Two charity groups are causing controversy in Venezuela by displaying mannequins of pregnant schoolgirls in a storefront in a Caracas mall, prompting customers to complain about the inappropriateness of the window.
Shoppers have been gasping and gathering around the display, which features the three mannequins dressed in schoolgirl uniforms with a banner promoting a back-to-school clothing line in the background.
The charities behind the campaign, Friends of Children Who Deserve Protection – or FUNDANA, according to its Spanish acronym – and Construyendo Futuros (Building Futures), are trying to raise awareness on teenage pregnancy in the country. Venezuela has one of the highest teenage pregnancy rates in South America.
According to FUNDANA, 23 percent of babies in Venezuela are born to girls under the age of 18.
Thalma Cohen, president of Construyendo Futuros, believes that although people are getting angry, at least a conversation has been started. “This is such a taboo subject in Venezuela, we want people to talk about it,” Cohen told Reuters.
The organizations are hoping that the stunt will help prevent teenage pregnancies.
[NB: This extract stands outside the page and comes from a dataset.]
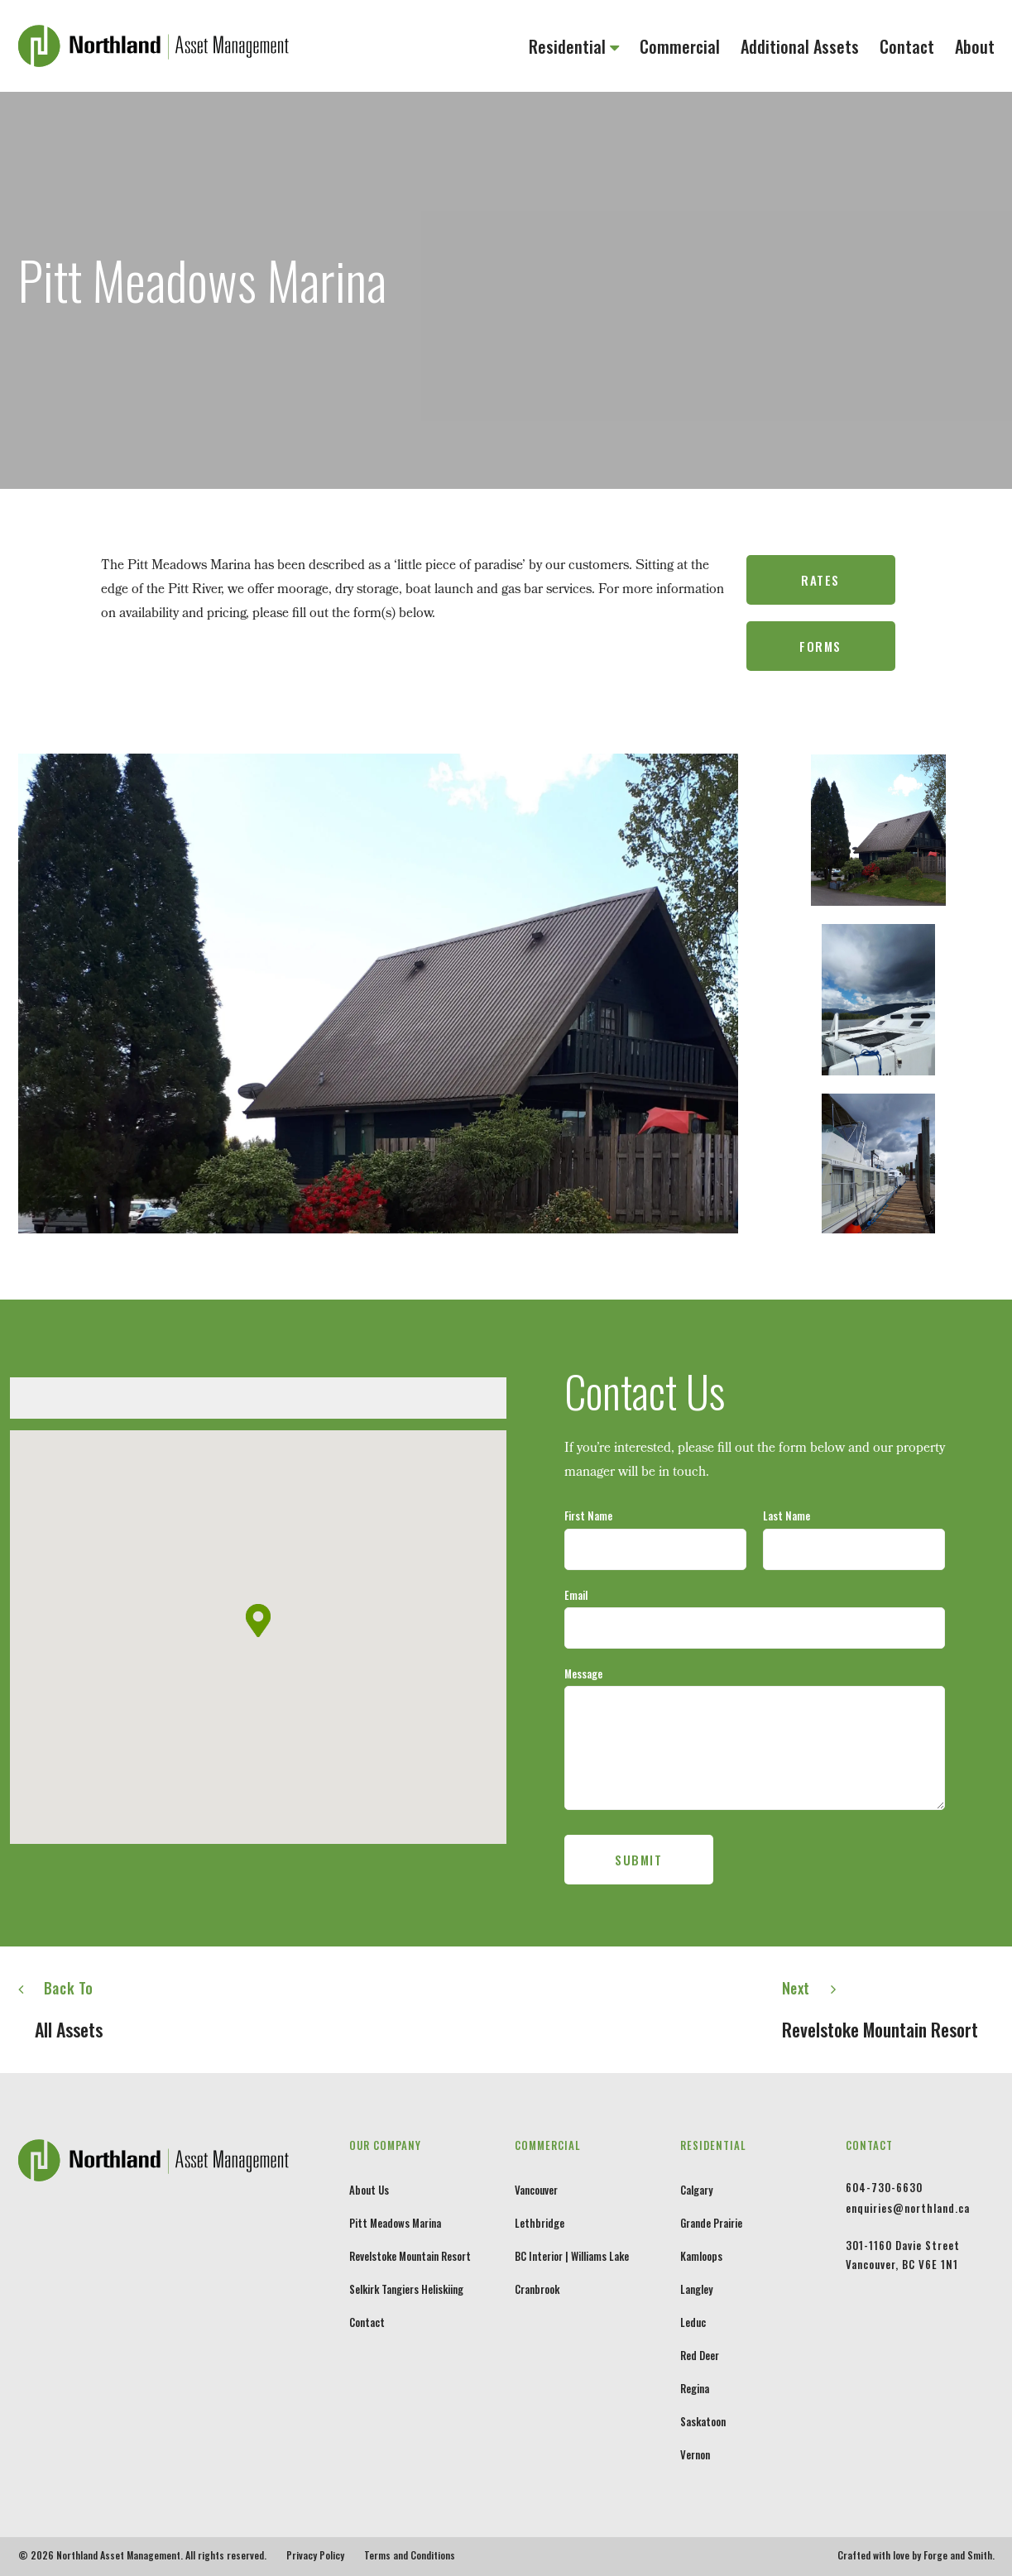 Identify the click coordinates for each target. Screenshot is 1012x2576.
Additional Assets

Fundana’s numbers show that every minute three teenage girls under 18 become pregnant in Venezuela.
This is not the first time that Fundana has tried out shock tactics in order to scare parents and leaders into action.
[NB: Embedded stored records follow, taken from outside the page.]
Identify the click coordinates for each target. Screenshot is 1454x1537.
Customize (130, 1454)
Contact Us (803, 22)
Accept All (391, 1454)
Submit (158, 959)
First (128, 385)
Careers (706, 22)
In August, the group displayed a video across shopping windows that informed citizens about Venezuela’s high pregnancy rates. The video warned parents that their daughters might be next.
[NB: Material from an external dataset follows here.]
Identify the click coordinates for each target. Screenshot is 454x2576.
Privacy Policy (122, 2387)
Venezuela’s socialist government claims that children’s education has improved in the past 15 years but others are more skeptical. Non-governmental representatives say that the government, as well as parents, should work harder to teach their teenage children the importance of safe sex.
Poverty is also a major contributor to the high teen pregnancy rates.
According to a 2013 report by the World Bank, Venezuela ranks in the top 40 countries in the world with the highest teenage fertility rates. Nicaragua, the Dominican Republic, El Salvador, Ecuador, Guatemala, Honduras and Panama also are near the top.
“Poverty and a lack of opportunity are directly associated to teenage pregnancy and early motherhood,” said Luis-Felipe López-Calva, a representative at the World Bank.